Comapred with the wild type ERBB2, ERBB2 G309E, ERBB2 S310F and ERBB2 S310Y are more sensitive to the ERBB2-directed therapeutic antibody trastuzumab (herceptin) and to tyrosine kinase inhibitors lapatinib, neratinib and afatinib (Greulich et al. 2012). ERBB2 G309A was also responsive to trastuzumab, lapatinib and neratinib (Bose et al. 2013).

Diseases of signal transduction by growth factor receptors and second messengers

Signaling processes are central to human physiology (e.g., Pires-da Silva & Sommer 2003), and their disruption by either germ-line and somatic mutation can lead to serious disease. Here, the molecular consequences of mutations affecting visual signal transduction and signaling by diverse growth factors are annotated.

Disease

Biological processes are captured in Reactome by identifying the molecules (DNA, RNA, protein, small molecules) involved in them and describing the details of their interactions. From this molecular viewpoint, human disease pathways have three mechanistic causes: the inclusion of microbially-expressed proteins, altered functions of human proteins, or changed expression levels of otherwise functionally normal human proteins.

The first group encompasses the infectious diseases such as influenza, tuberculosis and HIV infection.
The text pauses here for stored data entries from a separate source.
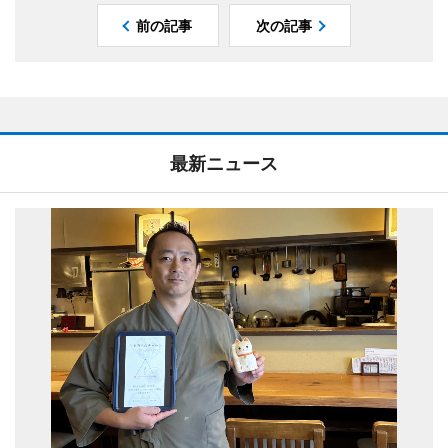
前の記事
次の記事
最新ニュース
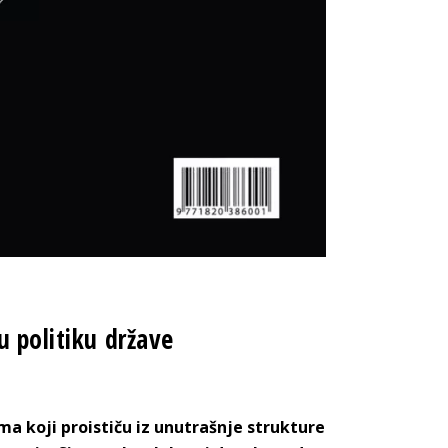
u politiku države
ma koji proističu iz unutrašnje strukture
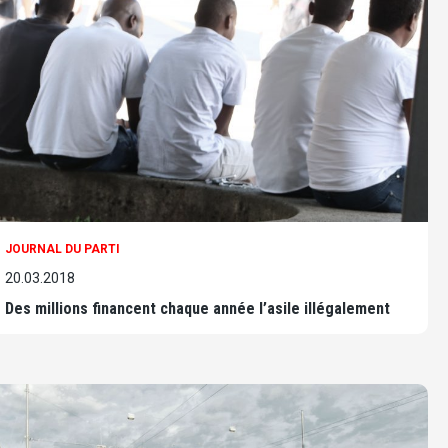
JOURNAL DU PARTI
20.03.2018
Des millions financent chaque année l’asile illégalement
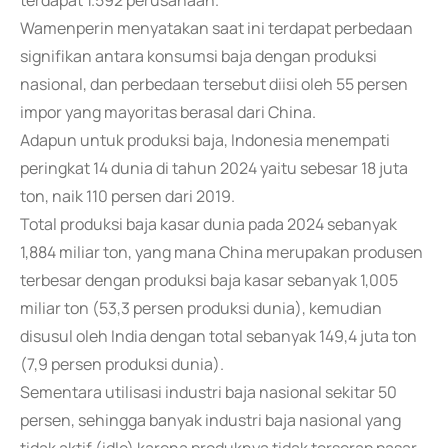
terdapat 1.592 perusahaan.
Wamenperin menyatakan saat ini terdapat perbedaan
signifikan antara konsumsi baja dengan produksi
nasional, dan perbedaan tersebut diisi oleh 55 persen
impor yang mayoritas berasal dari China.
Adapun untuk produksi baja, Indonesia menempati
peringkat 14 dunia di tahun 2024 yaitu sebesar 18 juta
ton, naik 110 persen dari 2019.
Total produksi baja kasar dunia pada 2024 sebanyak
1,884 miliar ton, yang mana China merupakan produsen
terbesar dengan produksi baja kasar sebanyak 1,005
miliar ton (53,3 persen produksi dunia), kemudian
disusul oleh India dengan total sebanyak 149,4 juta ton
(7,9 persen produksi dunia).
Sementara utilisasi industri baja nasional sekitar 50
persen, sehingga banyak industri baja nasional yang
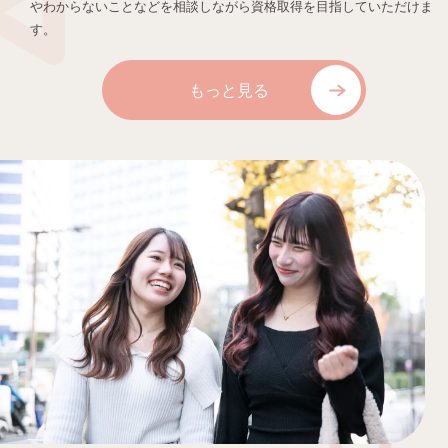
やわからないことなどを相談しながら資格取得を目指していただけま
す。
もっと見る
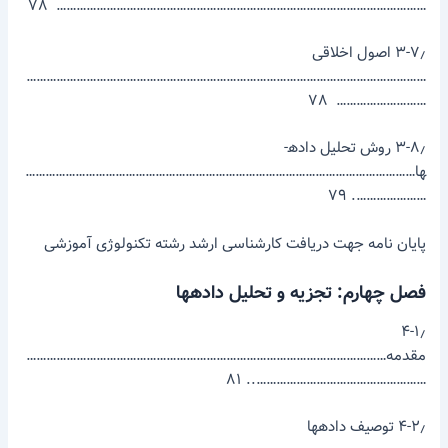
………………………………………………………………………………………………… ۷۸
۳-۷٫ اصول اخلاقی
…………………………………………………………………………………………………………
……………………… ۷۸
۳-۸٫ روش تحلیل داده­
ها………………………………………………………………………………………………………
…………………. ۷۹
پایان­ نامه جهت دریافت کارشناسی­ ارشد رشته تکنولوژی آموزشی
فصل چهارم: تجزیه و تحلیل داده­ها
۴-۱٫
مقدمه………………………………………………………………………………………………
…………………………………………….. ۸۱
۴-۲٫ توصیف داده­ها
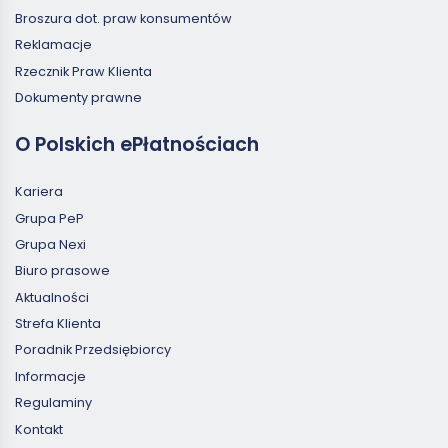
Broszura dot. praw konsumentów
Reklamacje
Rzecznik Praw Klienta
Dokumenty prawne
O Polskich ePłatnościach
Kariera
Grupa PeP
Grupa Nexi
Biuro prasowe
Aktualności
Strefa Klienta
Poradnik Przedsiębiorcy
Informacje
Regulaminy
Kontakt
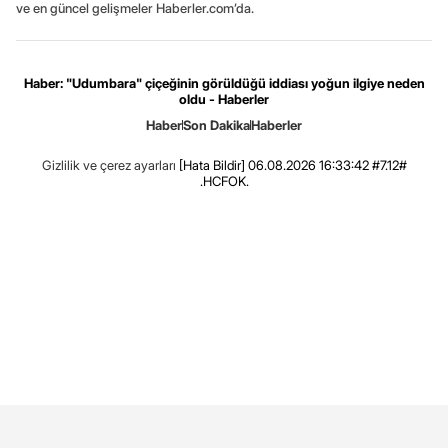
ve en güncel gelişmeler Haberler.com’da.
Haber: "Udumbara" çiçeğinin görüldüğü iddiası yoğun ilgiye neden
oldu - Haberler
Haber
Son Dakika
Haberler
Gizlilik ve çerez ayarları
[Hata Bildir]
06.08.2026 16:33:42 #7.12#
.HCFOK.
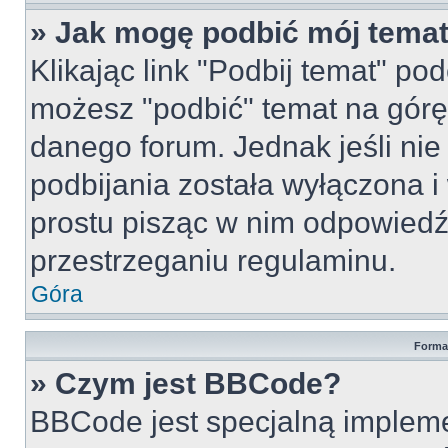
» Jak mogę podbić mój tema
Klikając link "Podbij temat" po
możesz "podbić" temat na górę 
danego forum. Jednak jeśli nie 
podbijania została wyłączona 
prostu pisząc w nim odpowiedź
przestrzeganiu regulaminu.
Góra
Forma
» Czym jest BBCode?
BBCode jest specjalną implem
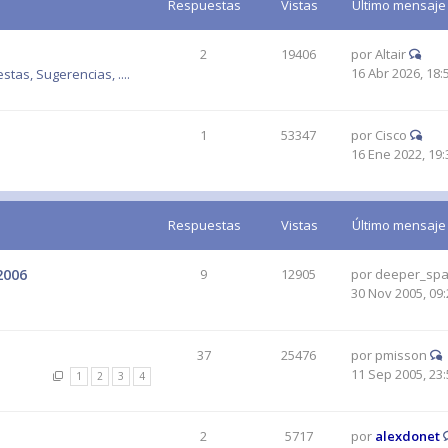
Respuestas
Vistas
Último mensaje
2
19406
por
Altair
16 Abr 2026, 18:
tas, Sugerencias, ....
1
53347
por
Cisco
16 Ene 2022, 19:
Respuestas
Vistas
Último mensaje
2006
9
12905
por
deeper_sp
30 Nov 2005, 09:
37
25476
por
pmisson
11 Sep 2005, 23:
1
2
3
4
2
5717
por
alexdonet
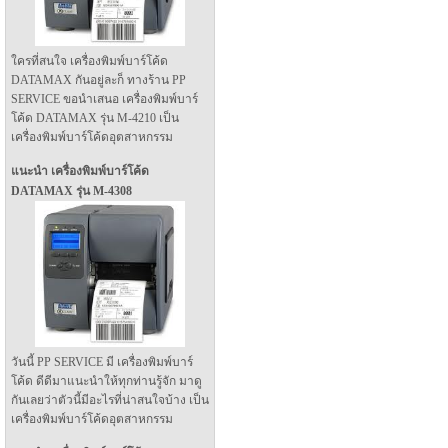
ใครที่สนใจ เครื่องพิมพ์บาร์โค้ด
DATAMAX กันอยู่ละก็ ทางร้าน PP
SERVICE ขอนำเสนอ เครื่องพิมพ์บาร์
โค้ด DATAMAX รุ่น M-4210 เป็น
เครื่องพิมพ์บาร์โค้ดอุตสาหกรรม
แนะนำ เครื่องพิมพ์บาร์โค้ด
DATAMAX รุ่น M-4308
วันนี้ PP SERVICE มี เครื่องพิมพ์บาร์
โค้ด ดีดีมาแนะนำให้ทุกท่านรู้จัก มาดู
กันเลยว่าตัวนี้มีอะไรที่น่าสนใจบ้าง เป็น
เครื่องพิมพ์บาร์โค้ดอุตสาหกรรม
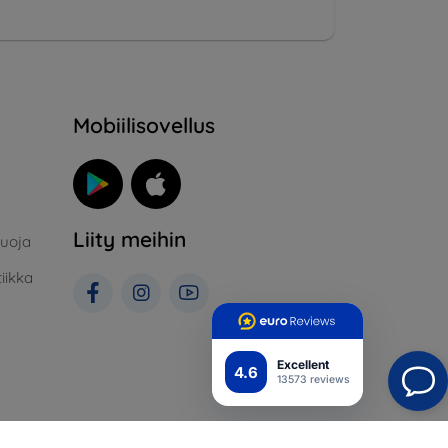
Mobiilisovellus
Liity meihin
suoja
iikka
Excellent
4.6
13573 reviews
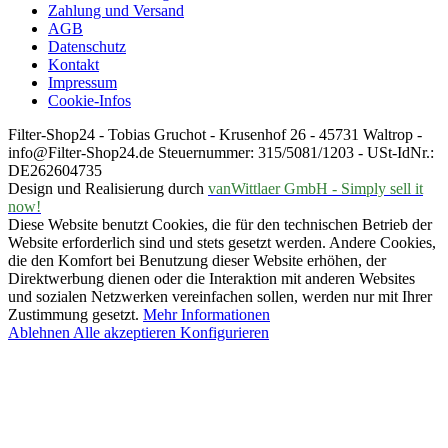
Zahlung und Versand
AGB
Datenschutz
Kontakt
Impressum
Cookie-Infos
Filter-Shop24 - Tobias Gruchot - Krusenhof 26 - 45731 Waltrop -
info@Filter-Shop24.de Steuernummer: 315/5081/1203 - USt-IdNr.:
DE262604735
Design und Realisierung durch
vanWittlaer GmbH - Simply sell it
now!
Diese Website benutzt Cookies, die für den technischen Betrieb der
Website erforderlich sind und stets gesetzt werden. Andere Cookies,
die den Komfort bei Benutzung dieser Website erhöhen, der
Direktwerbung dienen oder die Interaktion mit anderen Websites
und sozialen Netzwerken vereinfachen sollen, werden nur mit Ihrer
Zustimmung gesetzt.
Mehr Informationen
Ablehnen
Alle akzeptieren
Konfigurieren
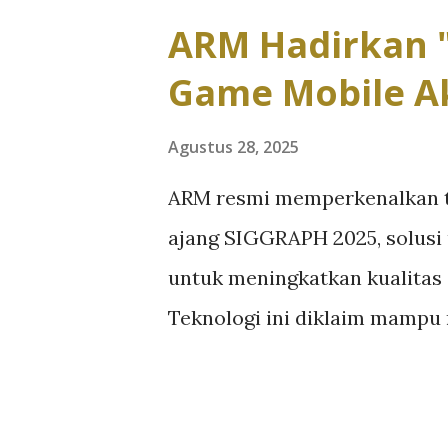
n
ARM Hadirkan "
g
Game Mobile Ak
a
n
Agustus 28, 2025
ARM resmi memperkenalkan te
ajang SIGGRAPH 2025, solusi 
untuk meningkatkan kualitas 
Teknologi ini diklaim mampu
tanpa mengorbankan performa
dengan prinsip mirip Nvidia 
lalu di-upscale menggunakan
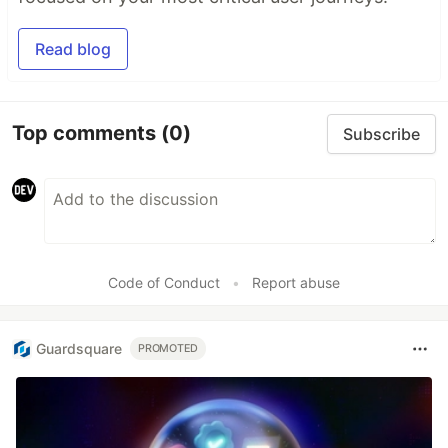
Read blog
Top comments
(0)
Subscribe
Code of Conduct
•
Report abuse
Guardsquare
PROMOTED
The second group involves human proteins modified either by a mutation or by an abnormal post-translational event that produces an aberrant protein with a novel function. Examples include somatic mutations of EGFR and FGFR (epidermal and fibroblast growth factor receptor) genes, which encode constitutively active receptors that signal even in the absence of their ligands, or the somatic mutation of IDH1 (isocitrate dehydrogenase 1) that leads to an enzyme active on 2-oxoglutarate rather than isocitrate, or the abnormal protein aggregations of amyloidosis which lead to diseases such as Alzheimer's.
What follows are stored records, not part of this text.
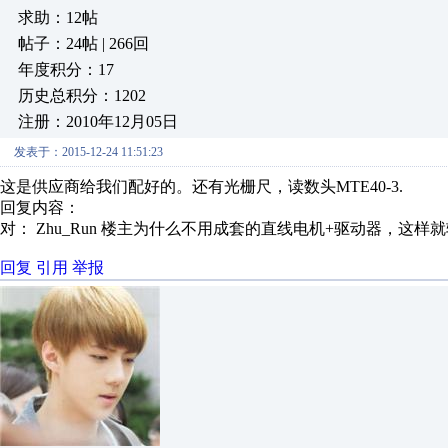
求助：12帖
帖子：24帖 | 266回
年度积分：17
历史总积分：1202
注册：2010年12月05日
发表于：2015-12-24 11:51:23
这是供应商给我们配好的。还有光栅尺，读数头MTE40-3.
回复内容：
对： Zhu_Run
楼主为什么不用成套的直线电机+驱动器，这样
回复
引用
举报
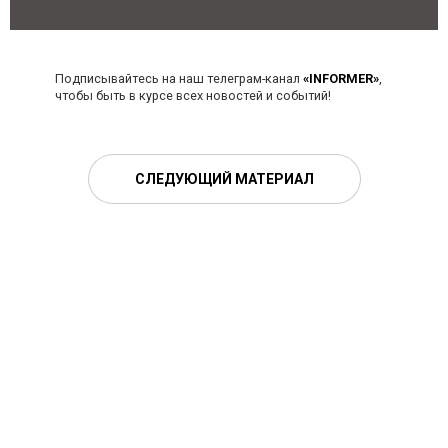
Подписывайтесь на наш телеграм-канал
«INFORMER»
,
чтобы быть в курсе всех новостей и событий!
СЛЕДУЮЩИЙ МАТЕРИАЛ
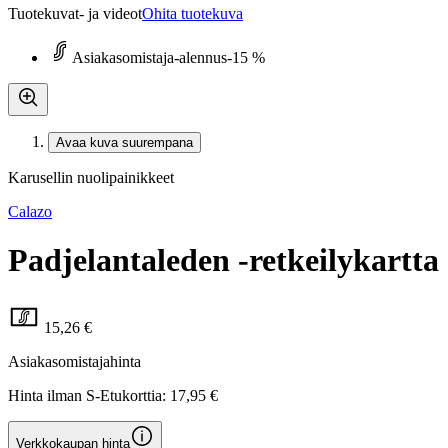
Tuotekuvat- ja videot
Ohita tuotekuva
Asiakasomistaja-alennus
-15 %
Avaa kuva suurempana
Karusellin nuolipainikkeet
Calazo
Padjelantaleden -retkeilykartta
15,26 €
Asiakasomistajahinta
Hinta ilman S-Etukorttia:
17,95 €
Verkkokaupan hinta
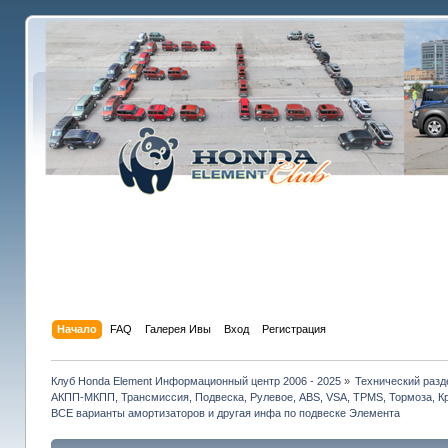
Начало
FAQ
Галерея Ивы
Вход
Регистрация
Клуб Honda Element Информационный центр 2006 - 2025
»
Технический разд
АКПП-МКПП, Трансмиссия, Подвеска, Рулевое, ABS, VSA, TPMS, Тормоза, Кр
ВСЕ варианты амортизаторов и другая инфа по подвеске Элемента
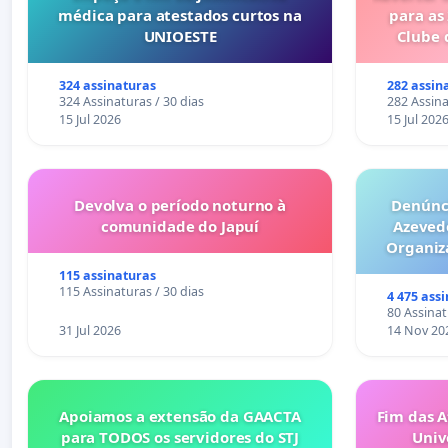
médica para atestados curtos na
para as
UNIOESTE
Clube 
324 assinaturas
282 assin
324 Assinaturas / 30 dias
282 Assina
15 Jul 2026
15 Jul 202
Devolva o período noturno à
Denúnci
comunidade do Japuí
Azeved
Organiz
Milhões sã
115 assinaturas
6x1 enqu
115 Assinaturas / 30 dias
4 475 ass
compra 
80 Assinat
31 Jul 2026
14 Nov 20
Apoiamos a extensão da GAACTA
Fim das A
para TODOS os servidores do STJ
Univ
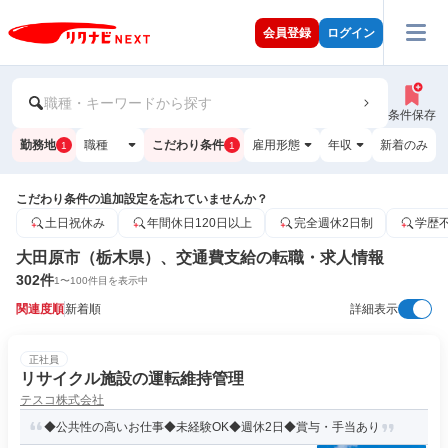
会員登録
ログイン
職種・キーワードから探す
条件保存
勤務地
職種
こだわり条件
雇用形態
年収
新着のみ
1
1
こだわり条件の追加設定を忘れていませんか？
土日祝休み
年間休日120日以上
完全週休2日制
学歴
大田原市（栃木県）、交通費支給の転職・求人情報
302
件
1
〜
100
件目を表示中
関連度順
新着順
詳細表示
正社員
リサイクル施設の運転維持管理
テスコ株式会社
◆公共性の高いお仕事◆未経験OK◆週休2日◆賞与・手当あり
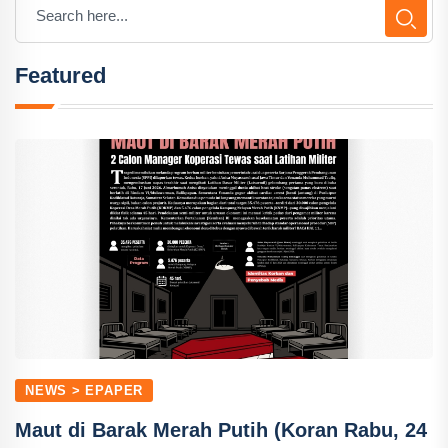
Featured
NEWS > EPAPER
Maut di Barak Merah Putih (Koran Rabu, 24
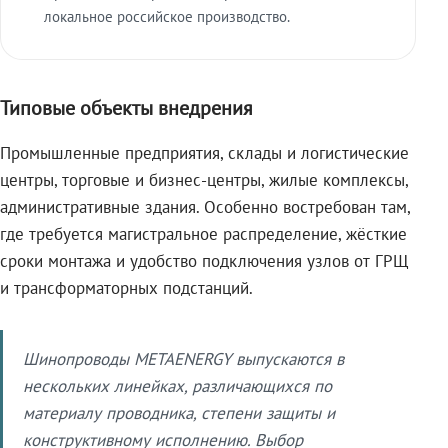
локальное российское производство.
Типовые объекты внедрения
Промышленные предприятия, склады и логистические
центры, торговые и бизнес-центры, жилые комплексы,
административные здания. Особенно востребован там,
где требуется магистральное распределение, жёсткие
сроки монтажа и удобство подключения узлов от ГРЩ
и трансформаторных подстанций.
Шинопроводы METAENERGY выпускаются в
нескольких линейках, различающихся по
материалу проводника, степени защиты и
конструктивному исполнению. Выбор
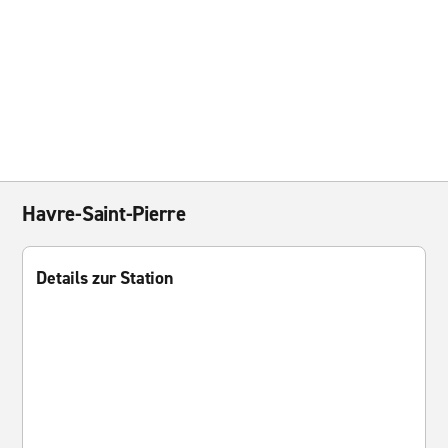
Havre-Saint-Pierre
Details zur Station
Infectious diseases are represented in Reactome as microbial-human protein interactions and the consequent events. The existence of variant proteins and their association with disease-specific biological processes is represented by inclusion of the modified protein in a new or variant reaction, an extension to the 'normal' pathway. Diseases which result from proteins performing their normal functions but at abnormal rates can also be captured, though less directly. Many mutant alleles encode proteins that retain their normal functions but have abnormal stabilities or catalytic efficiencies, leading to normal reactions that proceed to abnormal extents. The phenotypes of such diseases can be revealed when pathway annotations are combined with expression or rate data from other sources.
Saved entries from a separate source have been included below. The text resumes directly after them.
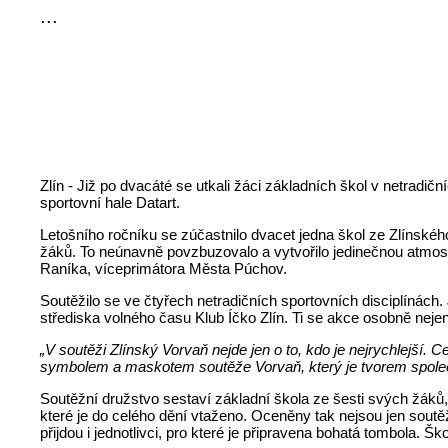
...
Zlín - Již po dvacáté se utkali žáci základních škol v netradič
sportovní hale Datart.
Letošního ročníku se zúčastnilo dvacet jedna škol ze Zlínského
žáků. To neúnavně povzbuzovalo a vytvořilo jedinečnou atmosf
Raníka, víceprimátora Města Púchov.
Soutěžilo se ve čtyřech netradičních sportovních disciplínách
střediska volného času Klub Íčko Zlín. Ti se akce osobně nejen
„V soutěži Zlínský Vorvaň nejde jen o to, kdo je nejrychlejší. 
symbolem a maskotem soutěže Vorvaň, který je tvorem společ
Soutěžní družstvo sestaví základní škola ze šesti svých žák
které je do celého dění vtaženo. Oceněny tak nejsou jen soutě
přijdou i jednotlivci, pro které je připravena bohatá tombola. 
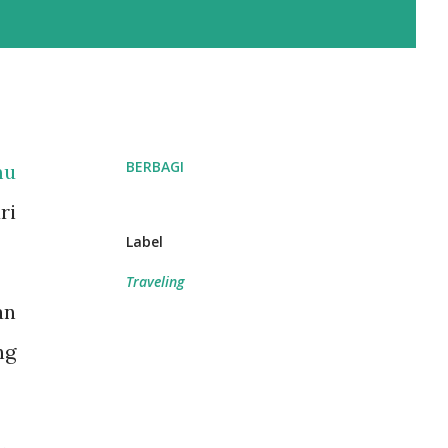
BERBAGI
mu
ri
Label
Traveling
an
ng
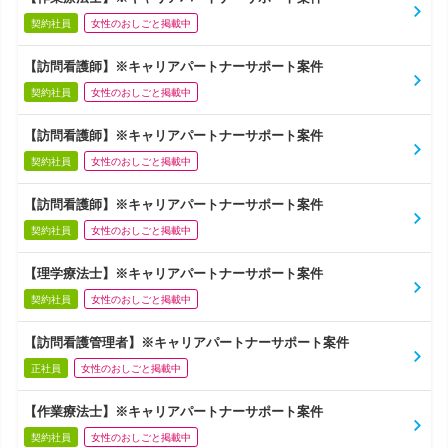
契約社員
女性のおしごと掲載中
【訪問看護師】※キャリアパートナーサポート案件
契約社員
女性のおしごと掲載中
【訪問看護師】※キャリアパートナーサポート案件
契約社員
女性のおしごと掲載中
【訪問看護師】※キャリアパートナーサポート案件
契約社員
女性のおしごと掲載中
【理学療法士】※キャリアパートナーサポート案件
契約社員
女性のおしごと掲載中
【訪問看護管理者】※キャリアパートナーサポート案件
正社員
女性のおしごと掲載中
【作業療法士】※キャリアパートナーサポート案件
契約社員
女性のおしごと掲載中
Depending on the biological pathway/process immediately affected by disease-causing gene variants, non-infectious diseases in Reactome are organized into diseases of signal transduction by growth factore receptors and second messengers, diseases of mitotic cell cycle, diseases of cellular response to stress, diseases of programmed cell death, diseases of DNA repair, disorders of transmembrane transporters, diseases of metabolism, diseases of immune system, diseases of neuronal system, disorders of developmental biology, disorders of extracellular matrix organization, and diseases of hemostatis.